Key Senate members of the Florida delegation weren’t ready to declare a full victory after the Bush administration, in a compromise gesture earlier this week, significantly scaled back plans to allow oil and natural gas drilling in the eastern Gulf of Mexico.

They contend the administration’s proposal to downsize the amount of acreage available for oil and gas leasing still will give producers a toehold in the eastern planning region of the Gulf that they didn’t possess before, and could clear the way for increased drilling activity in the offshore region in the future.

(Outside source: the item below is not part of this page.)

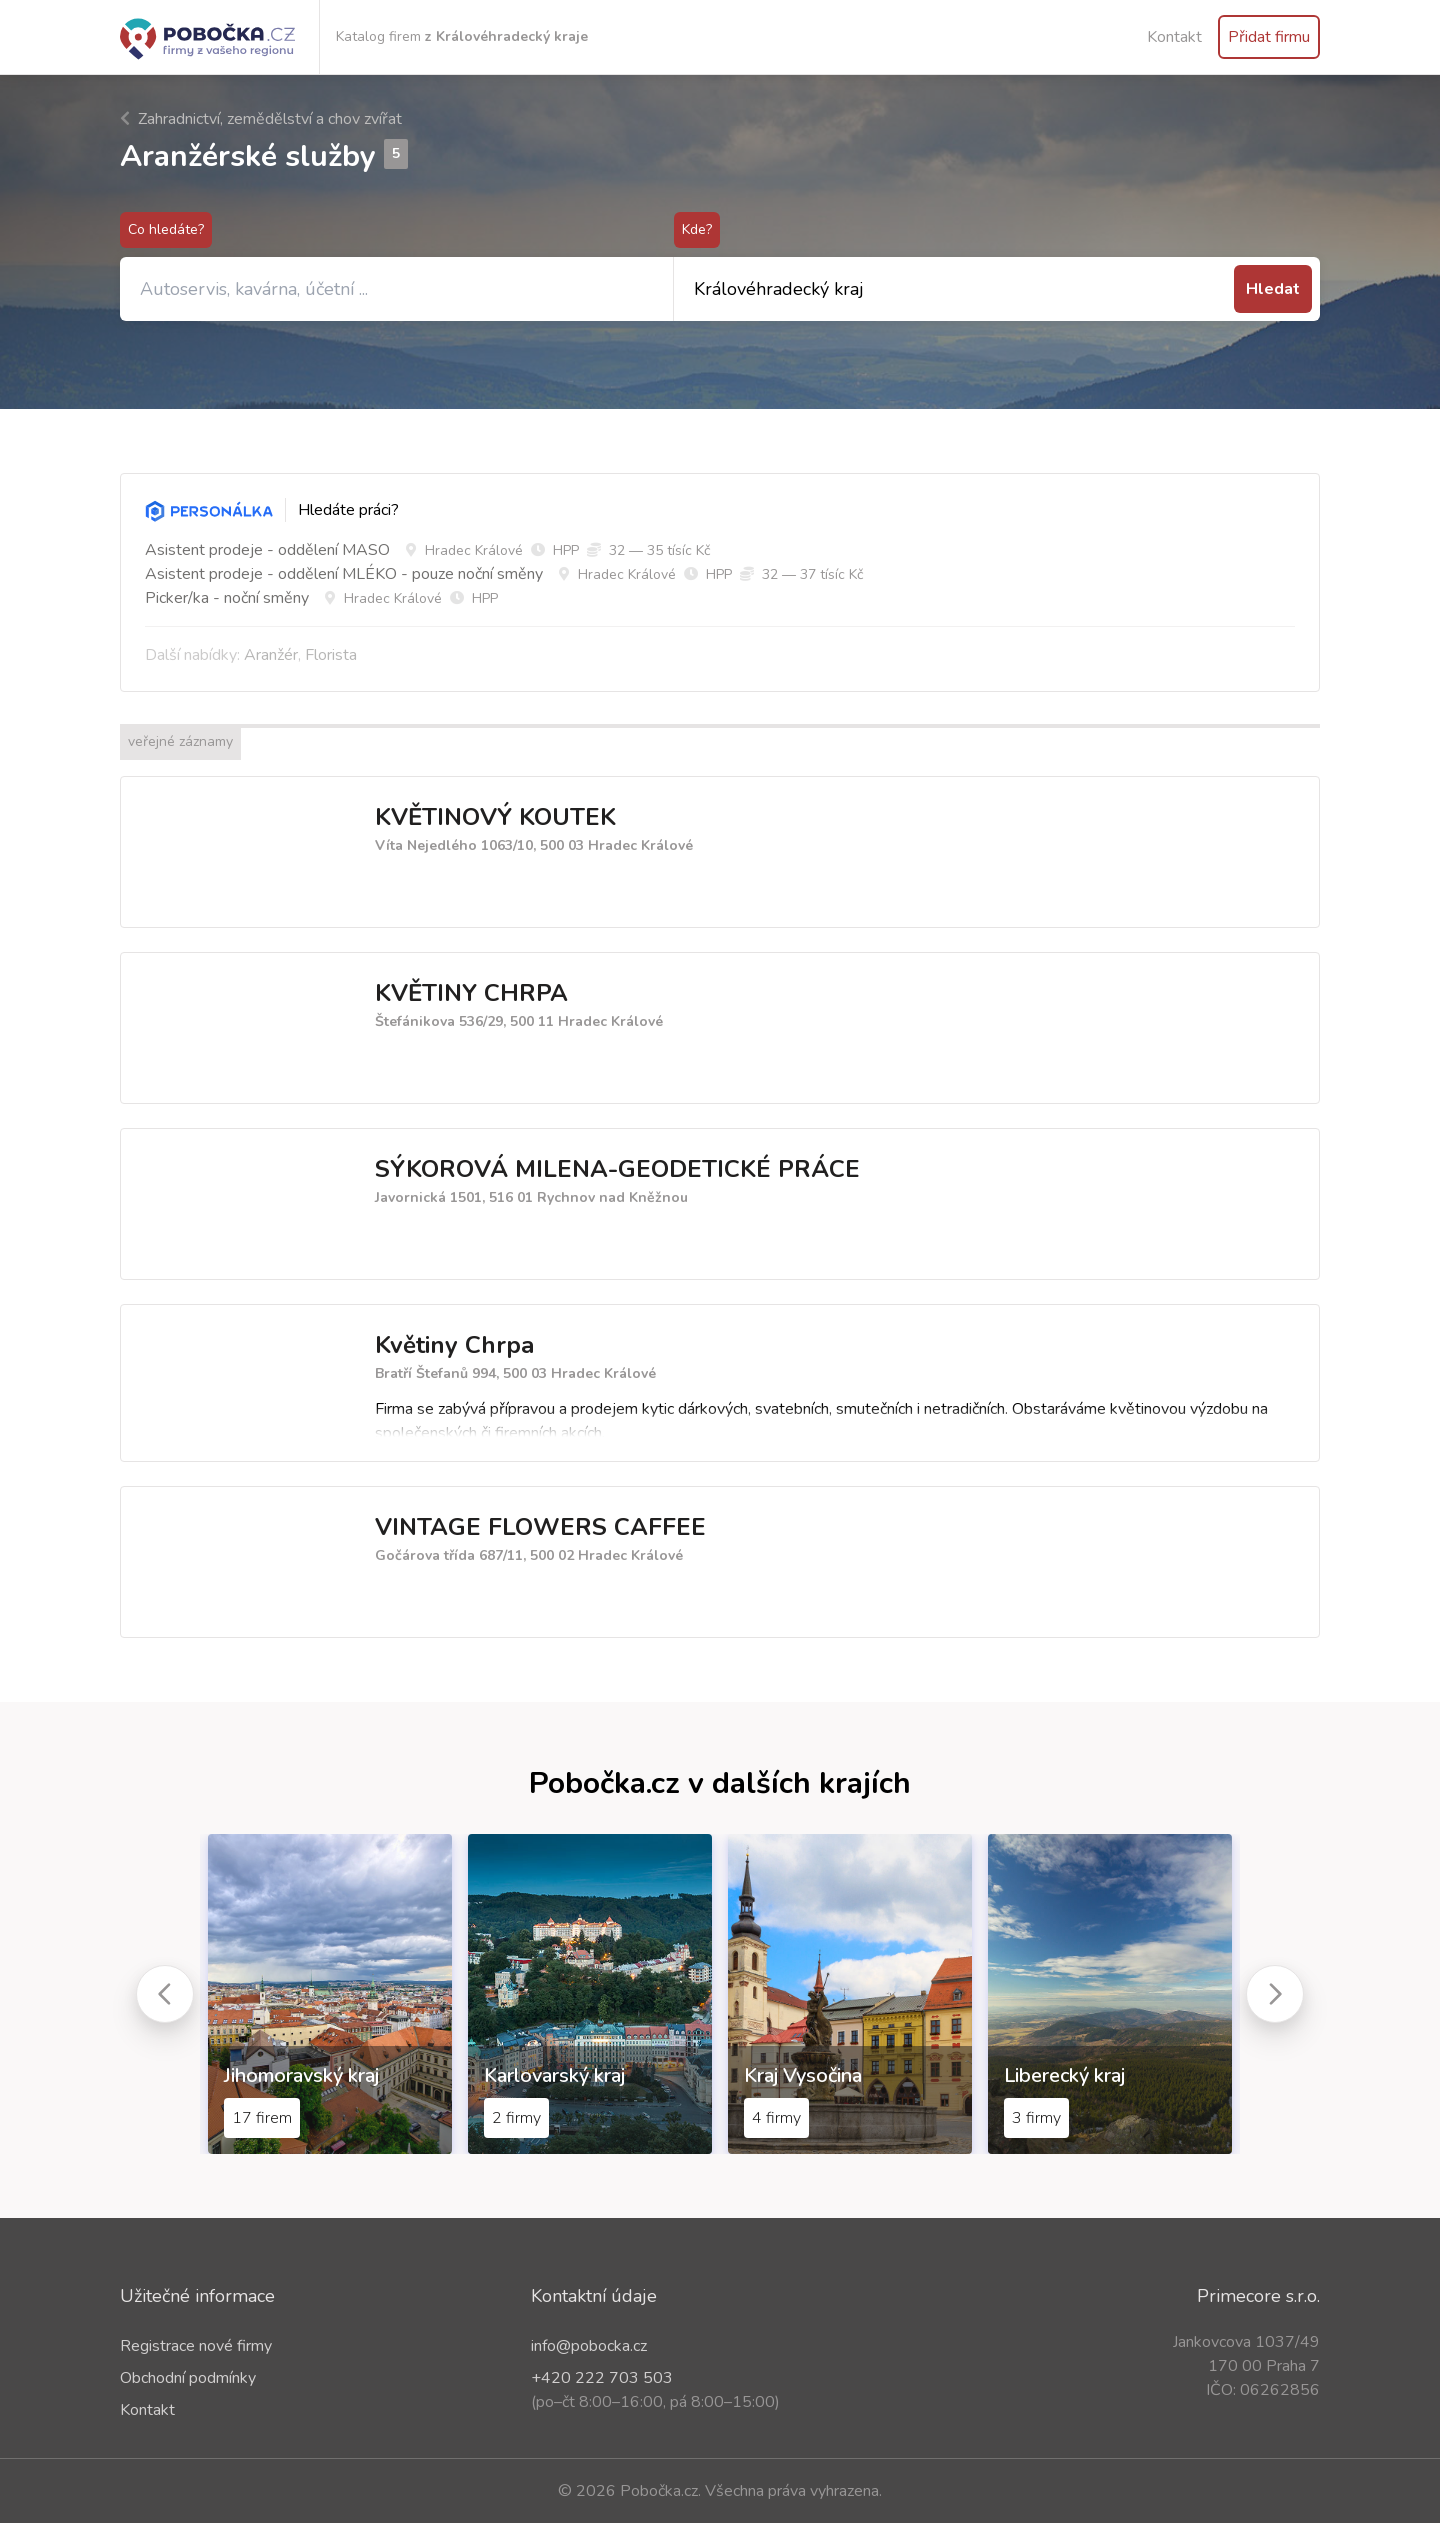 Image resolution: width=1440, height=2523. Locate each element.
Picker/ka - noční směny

While this “appears to be a partial victory” for Florida, “I remain concerned about the 1.5 million acres still slated for lease and the possibility that this foreshadows further drilling and exploration activity,” said Sen. Bob Graham (D-FL). The Interior Department on Monday slashed the size of the offshore area and number of blocks on which producers can bid during the upcoming Lease Sale 181 — to 1.5 million acres (256 blocks) from the originally proposed 5.9 million acres (1,033 blocks).

Nevertheless, “the threat to our beaches is still imminent,” Graham said. “There are 105 outstanding lease blocks in the eastern Gulf. The Destin Dome, for example, is approximately 20 miles away from Pensacola. The only way to rid Florida of this specter is to buyback those looming leases” from producers.

The administration’s proposal for a scaled-back lease sale will put a crimp in producers’ plans to drill what is believed to be a promising oil and natural gas region. The sale, which is scheduled for December, will be the first one in the eastern Gulf since 1988.

The compromise on the controversial lease sale, which would keep drilling activity at least 100 miles away from Florida’s coastline, is “unacceptable,” said Dan McLaughlin, a spokesman for Sen. Bill Nelson (D-FL). “One could see it as a victory for Florida, or the first time that oil companies will be allowed to invade the eastern planning area. As far as being a threat to Florida, we don’t see that much has changed.”

The Interior Department compromise “puts 1.5 million acres up for grabs by oil companies…and still is within close proximity to the Florida coast,” he said.

As the debate over offshore drilling moves to the Senate, Nelson is considering offering an amendment to a Senate Interior appropriations bill that would block the spending of federal dollars to carry out the lease sales in tract 181, noted McLaughlin. “That is the plan that’s on the table. [But] it is not completely firmed up,” he said, adding that Interior’s proposal for a downsized Lease Sale 181 “changes the landscape somewhat.”

As another option, he said the Senate will consider adopting an amendment passed by the House last month, which would suspend lease sales in the entire eastern Gulf — including Lease Sale 181 — until April 2002.

Rep. Sonny Callahan (R-AL), chairman of the House Appropriations subcommittee on energy and water development, opposed the House action because the initiative, which was sponsored by Reps. Jim Davis and Joe Scarborough of Florida, would block drilling activity in parts of offshore Alabama as well as off the coast of Florida. Callahan, in retaliation, proposed an amendment to hold up construction of the Alabama-to-Florida Gulfstream Natural Gas System, which passed the full House last week.

Callahan is “disappointed that such a huge chunk [of acreage] has been taken off the table” for leasing in the eastern Gulf, but he believes the Bush administration made a “good faith effort” in trying to reach a compromise with Florida, said Joe Bonner, Callahan’s chief of staff.

The Alabama lawmaker hopes this will allow oil and gas leasing to go forward in the eastern Gulf, albeit on a reduced scale, and that the Bush administration “won’t rule out the possibility” of returning to the original 181 tract in the future, Bonner noted. The latter doesn’t seem very likely. The Interior Department has agreed to bar all drilling within 100 miles of both Florida and Alabama until at least 2007.

The administration has made a “very generous concession to the state of Florida,” he said. This action “should have appeased lawmakers in Florida” and “put to rest any reasonable concerns” that the state might have about drilling in its backyard.